This is an old old story of world affairs but it proves nothing has materially changed because of things like the UN or World Bank etc.
Nigeria is the eighth largest oil exporter in the world in terms of value. The main destination areas of crude oil from Nigeria are Europe and Asia. In the second quarter of 2023, the export value of crude oil to Europe amounted to about 1.48 trillion Naira (4 Billion dollars), while exports to Asia followed with 1.2 trillion Naira
Nigeria exported $4.83B to United States. The main products that Nigeria exported to United States were Crude Petroleum ($4.02B), Refined Petroleum ($254M), and Nitrogenous Fertilizers ($227M)
Nigerians lament hardship over cost and unavailability of fuel
--Google front page
See the disparity there?

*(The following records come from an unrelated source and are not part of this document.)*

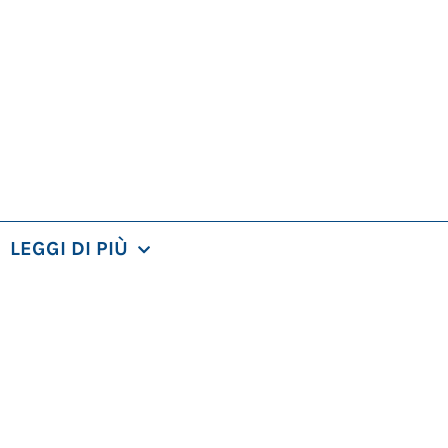
LEGGI DI PIÙ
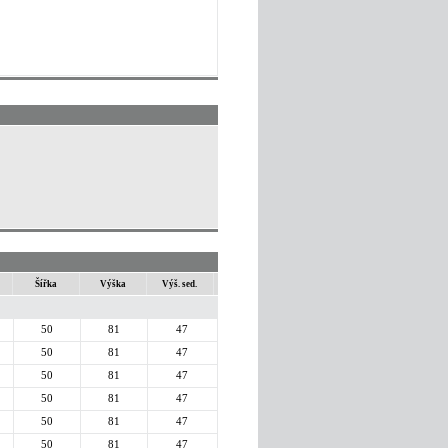
Šířka
Výška
Výš. sed.
50
81
47
50
81
47
50
81
47
50
81
47
50
81
47
50
81
47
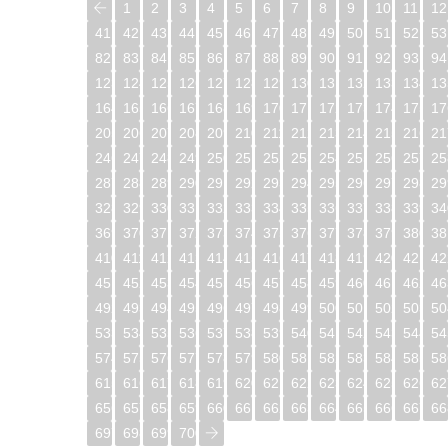
1
2
3
4
5
6
7
8
9
10
11
12
41
42
43
44
45
46
47
48
49
50
51
52
53
82
83
84
85
86
87
88
89
90
91
92
93
94
123
124
125
126
127
128
129
130
131
132
133
134
13
164
165
166
167
168
169
170
171
172
173
174
175
17
205
206
207
208
209
210
211
212
213
214
215
216
21
246
247
248
249
250
251
252
253
254
255
256
257
25
287
288
289
290
291
292
293
294
295
296
297
298
29
328
329
330
331
332
333
334
335
336
337
338
339
34
369
370
371
372
373
374
375
376
377
378
379
380
38
410
411
412
413
414
415
416
417
418
419
420
421
42
451
452
453
454
455
456
457
458
459
460
461
462
46
492
493
494
495
496
497
498
499
500
501
502
503
50
533
534
535
536
537
538
539
540
541
542
543
544
54
574
575
576
577
578
579
580
581
582
583
584
585
58
615
616
617
618
619
620
621
622
623
624
625
626
62
656
657
658
659
660
661
662
663
664
665
666
667
66
697
698
699
700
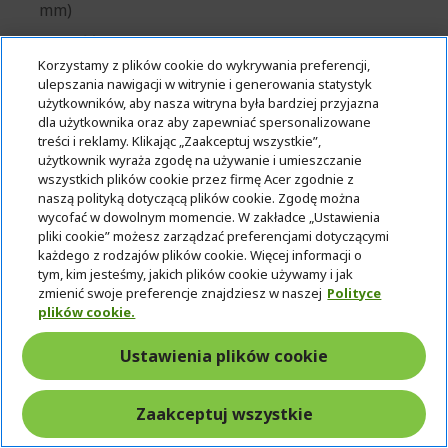
mm)
Jasność: 3200 ANSI lm (Standard), 1920 ANSI lm
(ECO)
Korzystamy z plików cookie do wykrywania preferencji,
ulepszania nawigacji w witrynie i generowania statystyk
Trwałość lampy: 20000 Godzina (Normal Mode);
użytkowników, aby nasza witryna była bardziej przyjazna
30000 Godzina (Tryb ekonomiczny)
dla użytkownika oraz aby zapewniać spersonalizowane
treści i reklamy. Klikając „Zaakceptuj wszystkie”,
użytkownik wyraża zgodę na używanie i umieszczanie
wszystkich plików cookie przez firmę Acer zgodnie z
naszą polityką dotyczącą plików cookie. Zgodę można
wycofać w dowolnym momencie. W zakładce „Ustawienia
Klient biznesowy lub firma? Odkryj nasze
pliki cookie” możesz zarządzać preferencjami dotyczącymi
najlepsze oferty!
każdego z rodzajów plików cookie. Więcej informacji o
tym, kim jesteśmy, jakich plików cookie używamy i jak
zmienić swoje preferencje znajdziesz w naszej
Polityce
SKONTAKTUJ SIĘ Z NAMI
|
ZAŁÓŻ KONTO FIRMOWE
plików cookie.
Ustawienia plików cookie
2 699,00 zł
DOSTĘPNY
Zaakceptuj wszystkie
(DOSTAWA W 1-2 DNI ROBOCZYCH)​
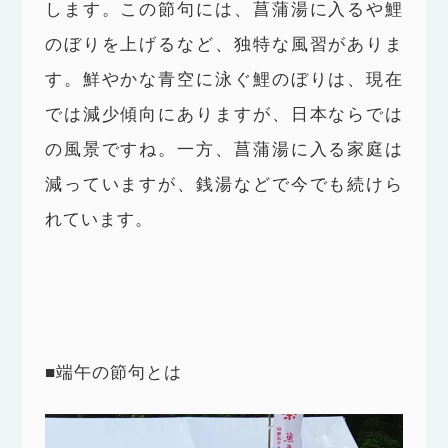
します。この節句には、菖蒲湯に入るや鯉
のぼりを上げるなど、独特な風習がありま
す。鮮やかな青空に泳ぐ鯉のぼりは、現在
では減少傾向にありますが、日本ならでは
の風景ですね。一方、菖蒲湯に入る家庭は
減っていますが、銭湯などで今でも続けら
れています。
■端午の節句とは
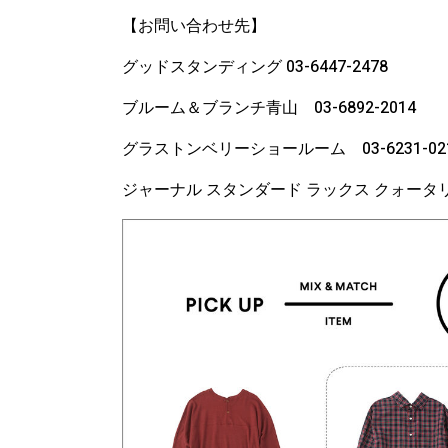
【お問い合わせ先】
グッドスタンディング 03-6447-2478
ブルーム＆ブランチ青山 03-6892-2014
グラストンベリーショールーム 03-6231-02
ジャーナル スタンダード ラックス クォータリー 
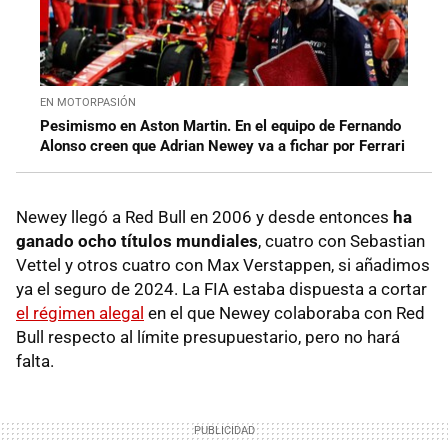
EN MOTORPASIÓN
Pesimismo en Aston Martin. En el equipo de Fernando
Alonso creen que Adrian Newey va a fichar por Ferrari
Newey llegó a Red Bull en 2006 y desde entonces
ha
ganado ocho títulos mundiales
, cuatro con Sebastian
Vettel y otros cuatro con Max Verstappen, si añadimos
ya el seguro de 2024. La FIA estaba dispuesta a cortar
el régimen alegal
en el que Newey colaboraba con Red
Bull respecto al límite presupuestario, pero no hará
falta.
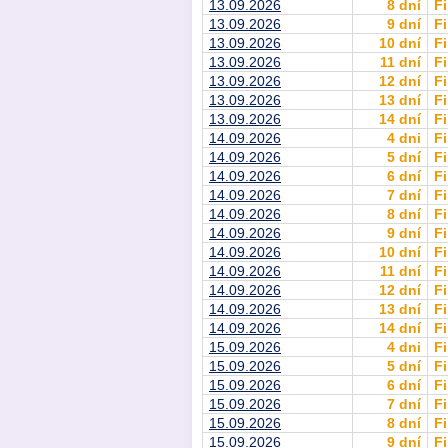
13.09.2026
8 dní
Fi
13.09.2026
9 dní
Fi
13.09.2026
10 dní
Fi
13.09.2026
11 dní
Fi
13.09.2026
12 dní
Fi
13.09.2026
13 dní
Fi
13.09.2026
14 dní
Fi
14.09.2026
4 dni
Fi
14.09.2026
5 dní
Fi
14.09.2026
6 dní
Fi
14.09.2026
7 dní
Fi
14.09.2026
8 dní
Fi
14.09.2026
9 dní
Fi
14.09.2026
10 dní
Fi
14.09.2026
11 dní
Fi
14.09.2026
12 dní
Fi
14.09.2026
13 dní
Fi
14.09.2026
14 dní
Fi
15.09.2026
4 dni
Fi
15.09.2026
5 dní
Fi
15.09.2026
6 dní
Fi
15.09.2026
7 dní
Fi
15.09.2026
8 dní
Fi
15.09.2026
9 dní
Fi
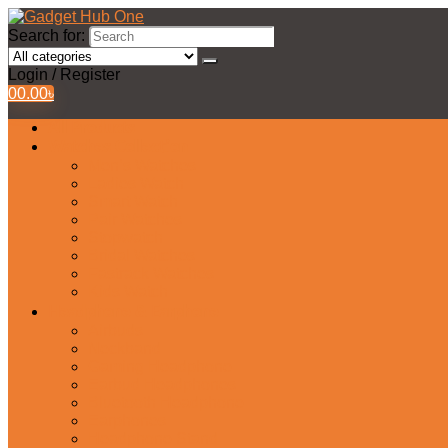
Search for:
Login / Register
0
0.00
৳
All Products
Watches Collection
Men’s Watches
Ladies Watch
Smart Watch
Pair Watches
Stopwatch
Bridal Watches
Fastrack Watches
Kids Watch
Headphone & Earphone
Airbuds
Neckband
Gaming Headphone
Earbud Headphones
Bluetooth Headphone
Earphones
Headphone Stand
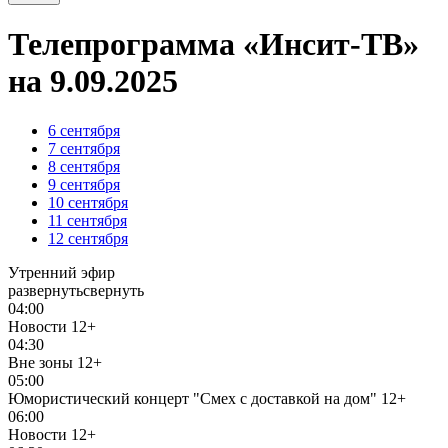
Телепрограмма «Инсит-ТВ»
на 9.09.2025
6
сентября
7
сентября
8
сентября
9
сентября
10
сентября
11
сентября
12
сентября
Утренний эфир
развернуть
свернуть
04:00
Новости
12+
04:30
Вне зоны
12+
05:00
Юмористический концерт "Смех с доставкой на дом"
12+
06:00
Новости
12+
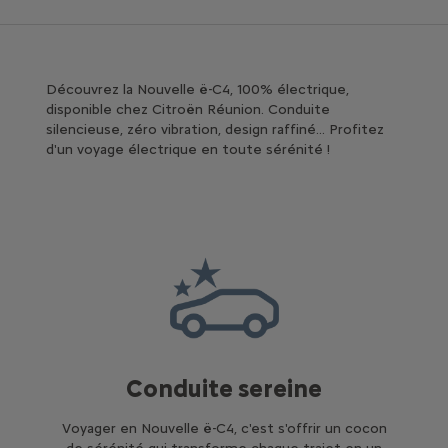
Découvrez la Nouvelle ë-C4, 100% électrique,
disponible chez Citroën Réunion. Conduite
silencieuse, zéro vibration, design raffiné... Profitez
d'un voyage électrique en toute sérénité !
Conduite sereine
Voyager en Nouvelle ë-C4, c'est s'offrir un cocon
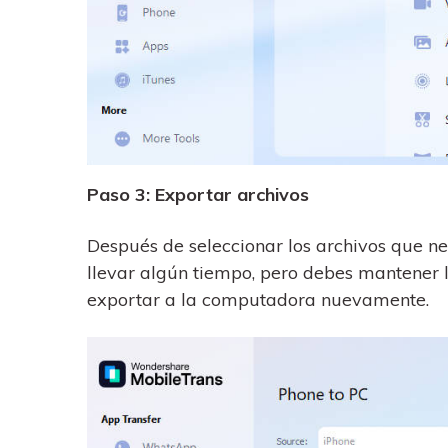
Paso 3: Exportar archivos
Después de seleccionar los archivos que nec
llevar algún tiempo, pero debes mantener 
exportar a la computadora nuevamente.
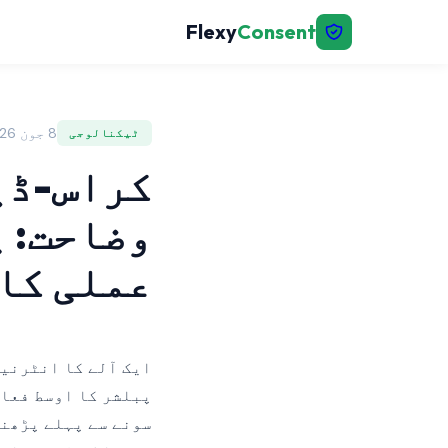
Flexy
Consent
8 جون 2026 | FlexyConsent
ٹیکنالوجی
کراس-ڈی
عملی کا
پبلشر کا اوسط فعال
سونے سے پہلے پڑھنے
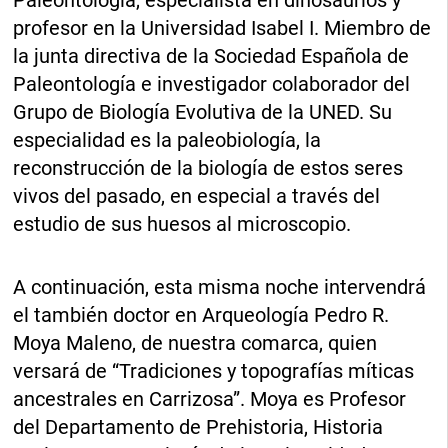
profesor en la Universidad Isabel I. Miembro de
la junta directiva de la Sociedad Española de
Paleontología e investigador colaborador del
Grupo de Biología Evolutiva de la UNED. Su
especialidad es la paleobiología, la
reconstrucción de la biología de estos seres
vivos del pasado, en especial a través del
estudio de sus huesos al microscopio.
A continuación, esta misma noche intervendrá
el también doctor en Arqueología Pedro R.
Moya Maleno, de nuestra comarca, quien
versará de “Tradiciones y topografías míticas
ancestrales en Carrizosa”. Moya es Profesor
del Departamento de Prehistoria, Historia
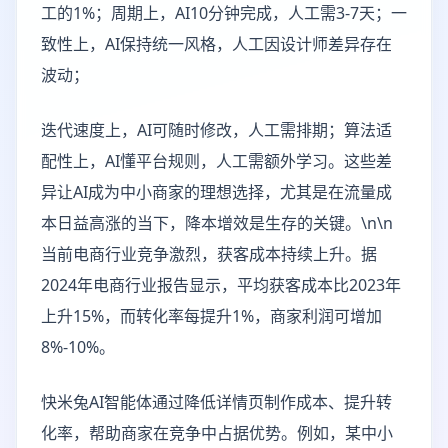
工的1%；周期上，AI10分钟完成，人工需3-7天；一
致性上，AI保持统一风格，人工因设计师差异存在
波动；
迭代速度上，AI可随时修改，人工需排期；算法适
配性上，AI懂平台规则，人工需额外学习。这些差
异让AI成为中小商家的理想选择，尤其是在流量成
本日益高涨的当下，降本增效是生存的关键。\n\n
当前电商行业竞争激烈，获客成本持续上升。据
2024年电商行业报告显示，平均获客成本比2023年
上升15%，而转化率每提升1%，商家利润可增加
8%-10%。
快米兔AI智能体通过降低详情页制作成本、提升转
化率，帮助商家在竞争中占据优势。例如，某中小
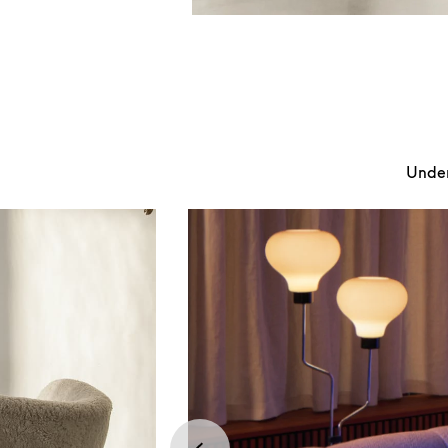
Under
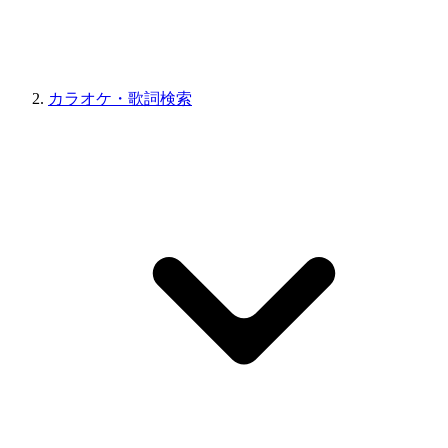
カラオケ・歌詞検索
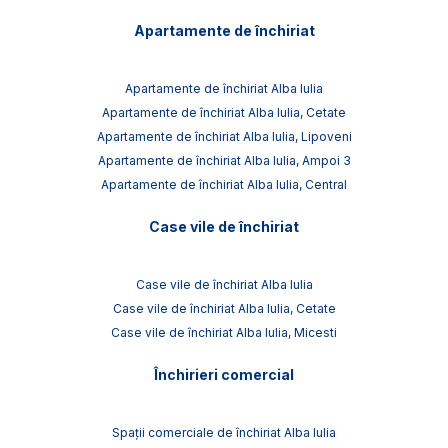
Apartamente de închiriat
Apartamente de închiriat Alba Iulia
Apartamente de închiriat Alba Iulia, Cetate
Apartamente de închiriat Alba Iulia, Lipoveni
Apartamente de închiriat Alba Iulia, Ampoi 3
Apartamente de închiriat Alba Iulia, Central
Case vile de închiriat
Case vile de închiriat Alba Iulia
Case vile de închiriat Alba Iulia, Cetate
Case vile de închiriat Alba Iulia, Micesti
Închirieri comercial
Spații comerciale de închiriat Alba Iulia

The first story deftly ignored the shipments to the US.
September 2024
Nigerians have voiced their frustrations over the worsening fuel scarcity, which has significantly impacted their businesses and daily earnings. Many have resorted to buying from the black market, where prices have skyrocketed from 630 Naira to over 1,000 Naira per liter.
https://punchng.com/nigerians-lament-ha ... y-of-fuel/Population Nigeria: 218.5 million (That's a lot!)
770 Nigerian Naira is about 48 U.S. cents, so they have cheap fuel, by our standards, but they can't source what they need for daily life, supply is obviously being restricted, sent abroad to satisfy the West, it's a bidding war. 218 million, that's in the ballpark of the US population, the largest consumer per capita on the planet. Imagine if the Nigerians had all that oil and oil products to themselves, how good would be their standard of living?
That's ok, we deserve it by any measure, the World isn't a fair ground and never was. But it is a fairground in the sense if you don't have the money, you don't go on the rides. This shows how Peak Oil plays out. All around the world nations are seeing their standards of living eroded, even if they have abundant oil! The traditional colony nations are fairing the worst, but naturally Australia is an exception because it's basically all White. Africa is basically all Black and south America all whatever they are called (by skin color, by cultural heritage) So nothing changes, no wonder there are things like the BLM etc, a lot of non-whites feel hard done by, and they are
As we move further and further past the Peak of conventional cheap oil, back in 2007, things are getting tougher and tougher. People who own homes are racking up debt on their credit cards at a furious rate, they buy their daily groceries on it, get flybys, but the debt piles up and the mortgages grow for many as they "take equity out" believing they live in a magic money tree. Of course the rot had set in for America long before the Global Peak in 2008, they had peaked in 1970 and if it wasn't for the $US money shuffling that nation would be a lot worse off than it is. But Australia turned its corner in 2000 about and had to start importing refined product and oil, The UK when the North Sea petered out.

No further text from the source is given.